Eventually we came to the Canadian border. We pulled over to the side, an officer came out and around to my side. I rolled down the window and we proceeded to answer about 50 questions about what we were doing, where we were going, what was in the car, if we were staying in Canada, etc. Finally he established that we had pepper spray with us, and told us that wasn’t permitted in Canada. We didn’t care too much about mailing this anywhere so we gave it to him and went inside to sign a paper acknowledging that the Canadian government was going to destroy it. At some point during all this the trucker we had heard about pulled up too. After filling out paper work we were able to leave. As we were leaving I pointed out a truck that had about a foot and a half of snow on it (exciting things to look forward to?).
We drove through Canada for most of our journey today, spending about 30-40 minutes in British Columbia and the rest in the Yukon Territory. We were amazed at the beauty of this place. It was a wonderful drive.
After driving a little while we stopped in Haines Junction, YT and had lunch. For lunch we had an omelet and pancakes. It was wonderful.
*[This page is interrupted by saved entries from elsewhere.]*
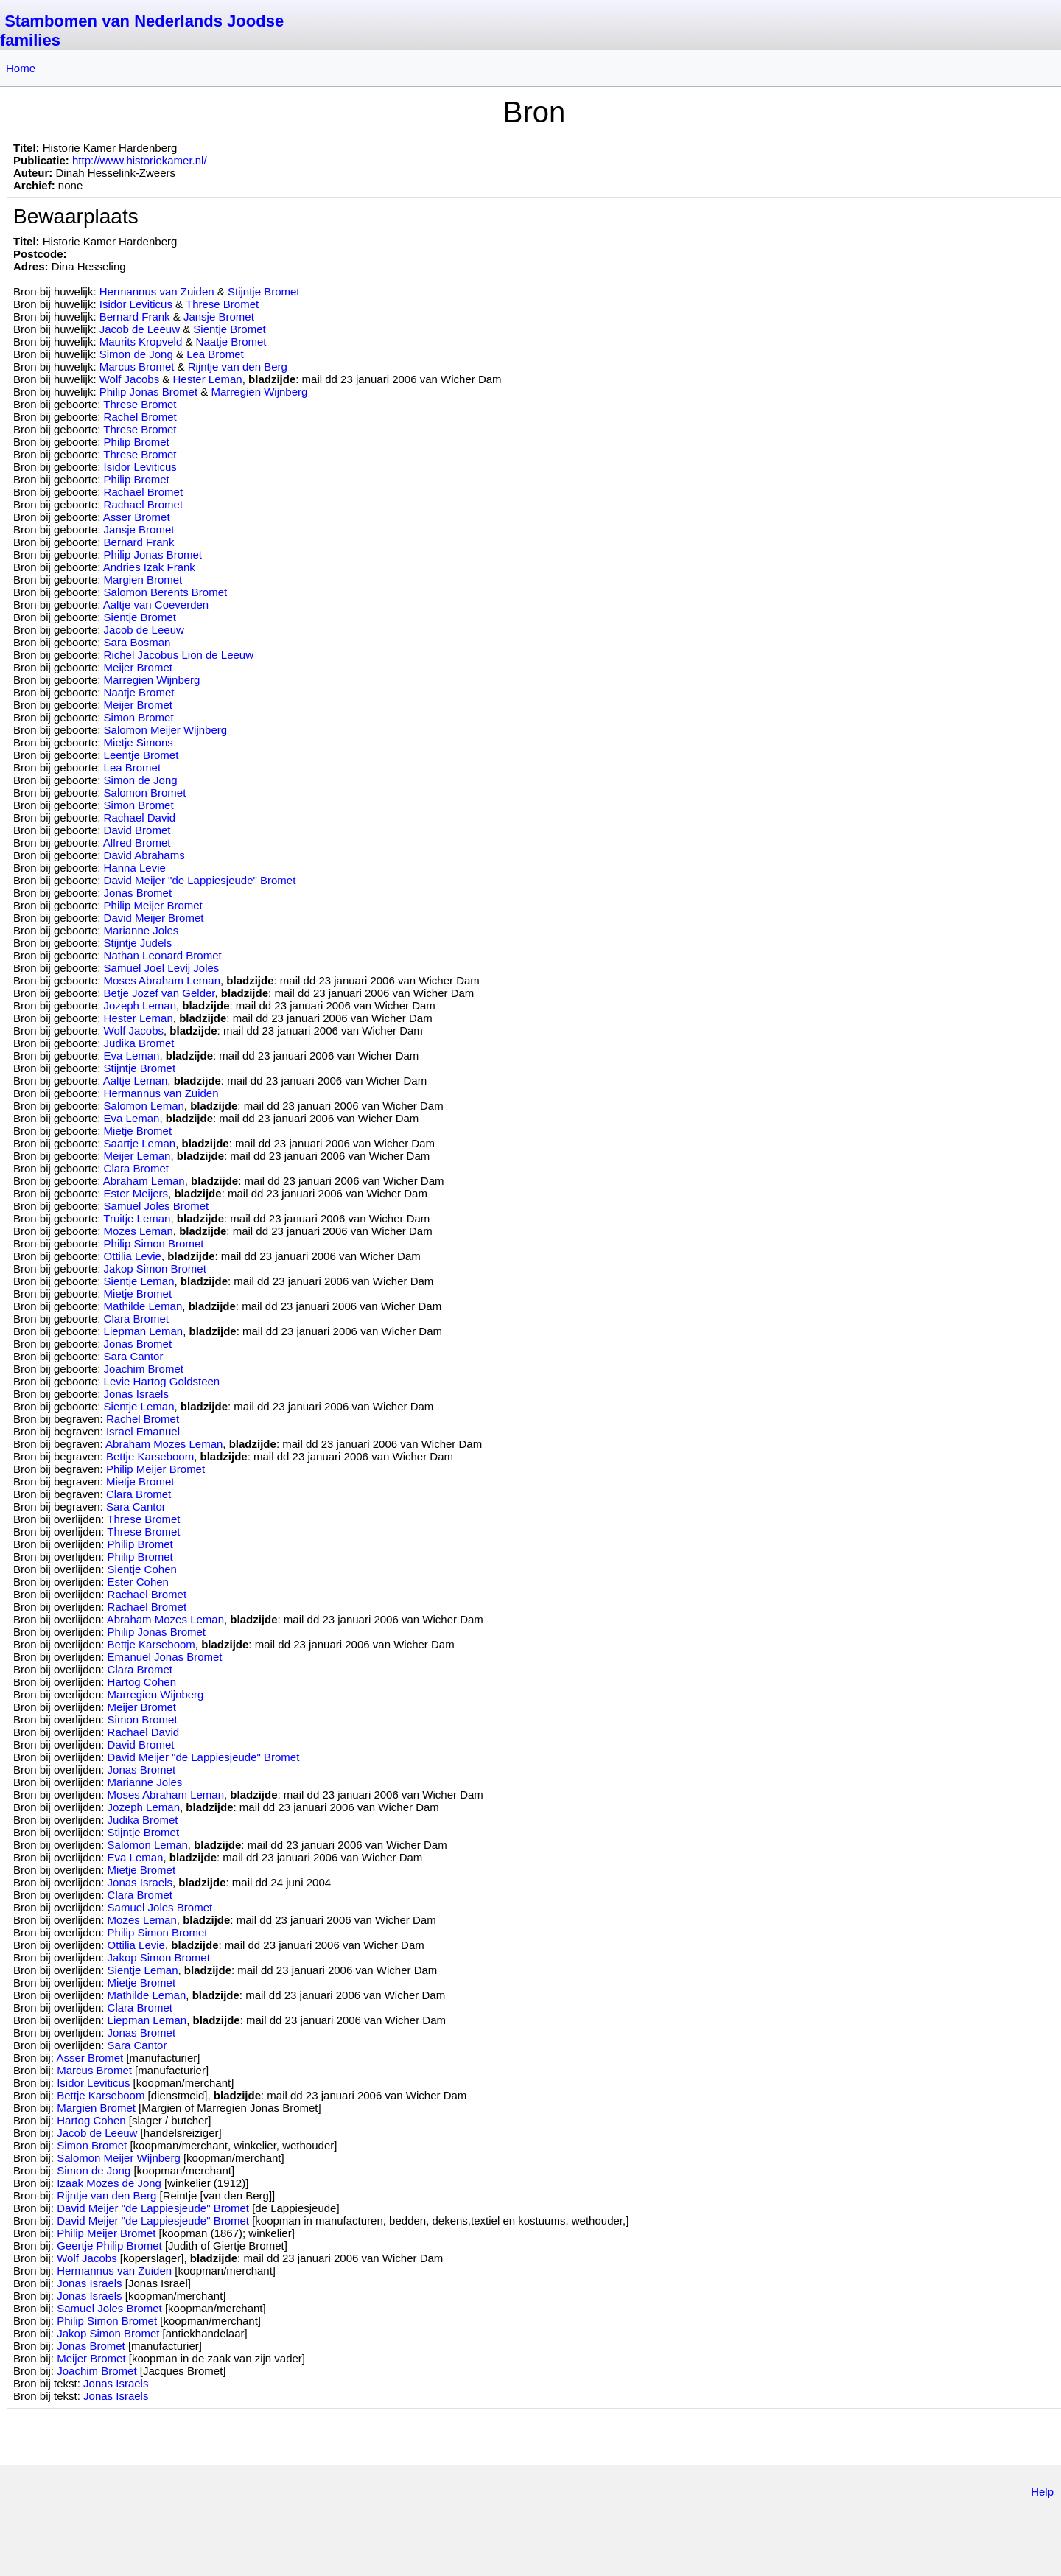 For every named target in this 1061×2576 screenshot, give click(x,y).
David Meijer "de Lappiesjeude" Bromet (200, 880)
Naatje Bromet (231, 341)
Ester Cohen (138, 1581)
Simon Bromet (139, 717)
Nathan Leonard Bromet (163, 955)
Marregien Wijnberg (259, 391)
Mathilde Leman (143, 1306)
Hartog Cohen (142, 1682)
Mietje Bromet (138, 1130)
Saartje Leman (140, 1143)
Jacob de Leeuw (139, 329)
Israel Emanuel (143, 1431)
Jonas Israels (136, 1393)
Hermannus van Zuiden (156, 291)
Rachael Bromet (143, 492)
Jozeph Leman (140, 1005)
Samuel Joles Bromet (156, 1206)
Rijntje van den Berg (237, 366)
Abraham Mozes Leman (164, 1444)
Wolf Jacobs (129, 379)
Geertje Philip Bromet (109, 2245)
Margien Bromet (143, 579)
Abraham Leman (144, 1181)
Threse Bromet (222, 304)
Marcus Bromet (137, 366)
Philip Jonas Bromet (148, 391)
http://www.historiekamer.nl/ (139, 160)
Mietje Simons (138, 742)
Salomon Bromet (145, 792)
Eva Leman (132, 1055)
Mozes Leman (138, 1231)
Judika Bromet (139, 1043)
After a little while of just relaxing we set out for Beaver Creek (a city in Canada, but along the way; our last city before Tok).
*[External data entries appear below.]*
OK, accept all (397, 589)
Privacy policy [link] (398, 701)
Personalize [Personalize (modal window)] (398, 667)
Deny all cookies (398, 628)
We eventually came to Beaver Creek and got gas. I wanted to keep going and make it to Tok, and it wasn’t that late yet. So we decided to keep going. I got green tea at the gas station and we pressed on.
A fun note about Beaver Creek: This is the meeting point of the highway workers. The US and Canadian workers stopped working from there respective sides at this point and the highway was joined together.
After leaving Beaver creek we drove for about a half hour before we came US customs. This border checkpoint was much easier to get through, with only about 7 questions, instead of 50. After crossing the border the changes were quickly apparent. There were now mile markers, instead of kilometer, the road was a bit nicer and there were oodles more road signs.
Speaking of road signs, throughout the course of this journey we found a number of road signs covered with snow. There was no way you could read it, unless you pulled over and knocked the snow off. Some of the signs looked important. We laughed at the silliness of this and made guesses as to what the signs might say. At one point we even wondered if we would miss a turn or a road because the sign was covered. Fortunately we didn’t.
After driving a couple more hours we made it to Tok (Pronounced Tōk, with a long o). We found a couple motels driving into town and decided to just keep driving and see what we found and then decide. We decided on one of the first motels we found, Young’s Motel & Fast Eddy’s Restaurant. It was a wonderful motel. Very inexpensive and very nice. Nicer than the one in Haines and less than half the cost. We checked in and drove around to our room. We plugged the engine block heater in, as it was already -19° F outside (and you could tell) and went to sleep.